Adobe’s share price fell dramatically on 10 June after analysts at Mizuho Bank lowered their price from $600 to $530. The firm is expected to release earnings per share of $3.30 when it announces its financial results this week — if it delivers a surprise, investors could come flocking back to the tech stock.
Software provider Adobe [ADBE] has been no exceptional performer in the recent tech market downturn, with its share price down 30.5% year-to-date as of 10 June to close at $393.84. In fact, the stock’s most recent close means that it’s hovering at its lowest level in two years — the last time it sat around the $390 mark was in early June 2020.
The stock’s slump worsened at the end of last week, when analysts at Mizuho Bank announced that they were lowering their price target from $600 to $530. The Adobe share price closed 8% down that day.
When the company announces its latest set of financial results on 16 June, investors will be hoping to see a return to profit in those numbers.
How did Adobe perform in Q1 2022?
Any good news would be a welcome contrast to Adobe’s first-quarter earnings announcement in March.
While the firm’s revenues were looking healthy — it recorded record revenues of $4.26bn, up 9% year-over-year — its profits had barely increased, with net income rising from £1.261bn in Q1 2021 to $1.266bn in Q1 2022
The firm also announced that it was halting sales in Russia and Belarus following the former’s invasion of Ukraine. As a result of this, it said it needed to lower its targets for the full fiscal year. It estimates that it will miss out on $75m of recurring revenue in 2022 as a result of exiting these markets. It also expects lower demand in Ukraine, estimating revenues from the region to come in around $12m lower for the year.

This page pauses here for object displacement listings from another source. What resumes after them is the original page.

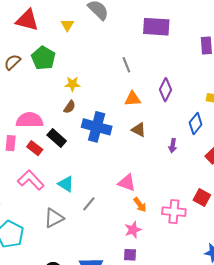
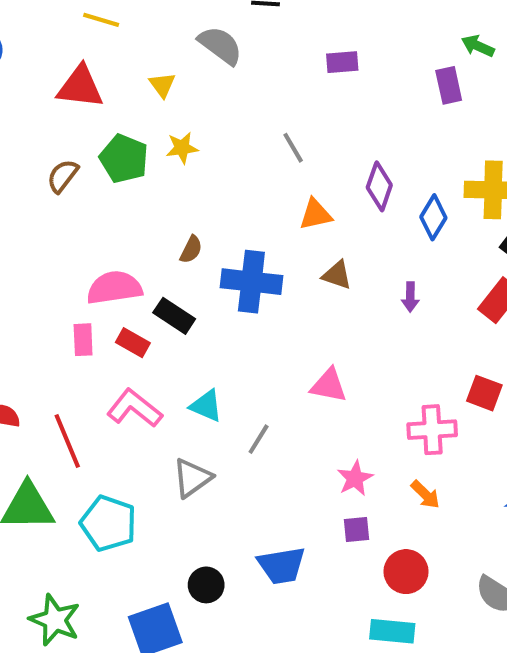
purple rectangle: (156, 27) -> (342, 62), size x0.6
yellow star: (72, 84) -> (182, 148), moved
blue diamond: (196, 124) -> (433, 217), moved
orange arrow: (140, 205) -> (425, 495), moved

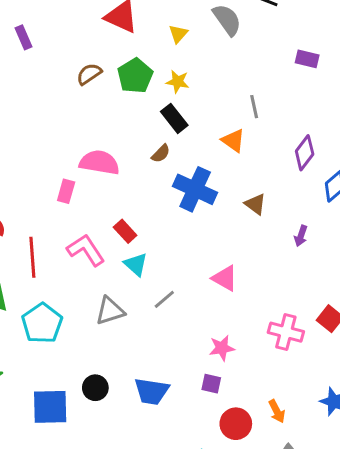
orange triangle: (316, 214) -> (233, 141), moved, turned 30
black rectangle: (174, 316) -> (174, 118), moved
red rectangle: (133, 343) -> (125, 231), moved
orange arrow: (425, 495) -> (277, 411), moved

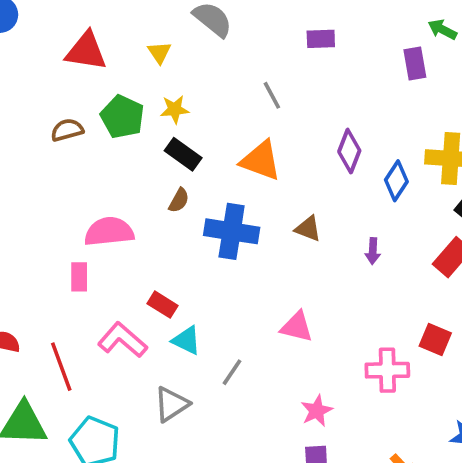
brown semicircle: (89, 74) -> (67, 130), turned 35
gray line: (254, 107) -> (272, 95), moved
orange triangle: (233, 141) -> (261, 161), size x1.4

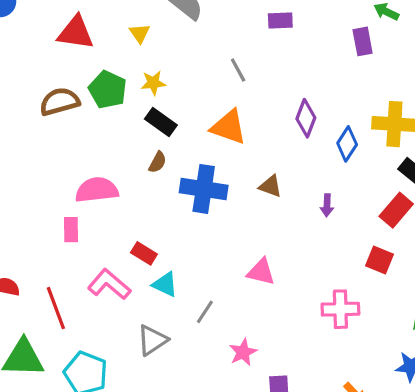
brown semicircle: (67, 130) -> (60, 102), size x1.4
red square: (435, 339) -> (380, 260), moved
pink star: (317, 411) -> (243, 352), moved

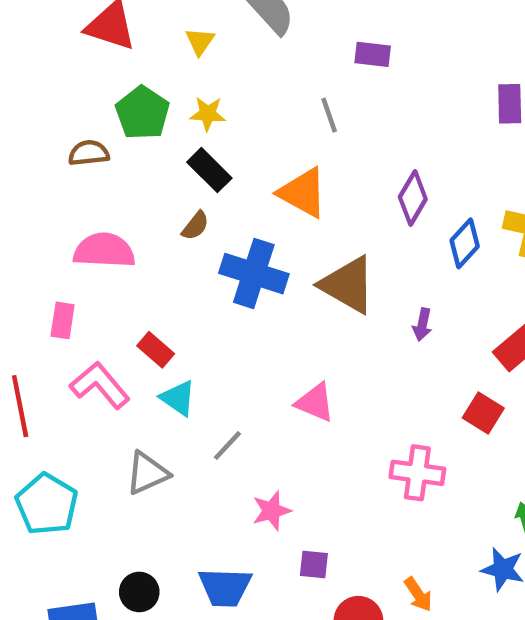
purple rectangle: (280, 20) -> (373, 54), moved
brown semicircle: (60, 102) -> (89, 153), moved, size x0.7
brown triangle: (270, 186) -> (348, 285), size x1.8
pink rectangle: (71, 230) -> (63, 320), moved

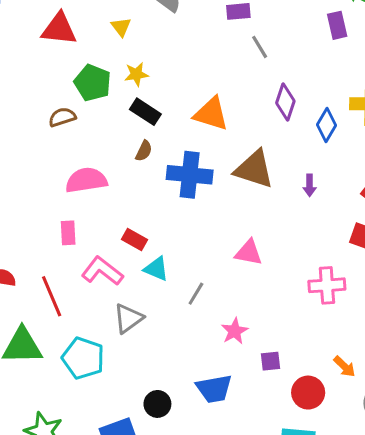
gray line: (329, 115) -> (260, 47), moved
gray triangle: (147, 473) -> (128, 318), moved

Following the announcement, Deutsche Bank and Piper Sandler lowered their price targets on the stock from $660 to $575 and $600 to $545, respectively. Adobe’s share price had fallen 9% by that day’s market close.
To make up for those losses, Adobe already appears to be making moves to strengthen its offerings around digital advertising and experience. On 7 June, it announced a partnership with Home Depot [HD] that would allow the homewares retailer to identify where it can optimise its website and marketing materials in order to deliver a more personalised customer experience. Adobe also recently struck a deal with AI firm Pencil, whereby the Singapore-based startup’s automation technology will be integrated into Adobe’s After Effects video software, making it quicker for users to create adverts.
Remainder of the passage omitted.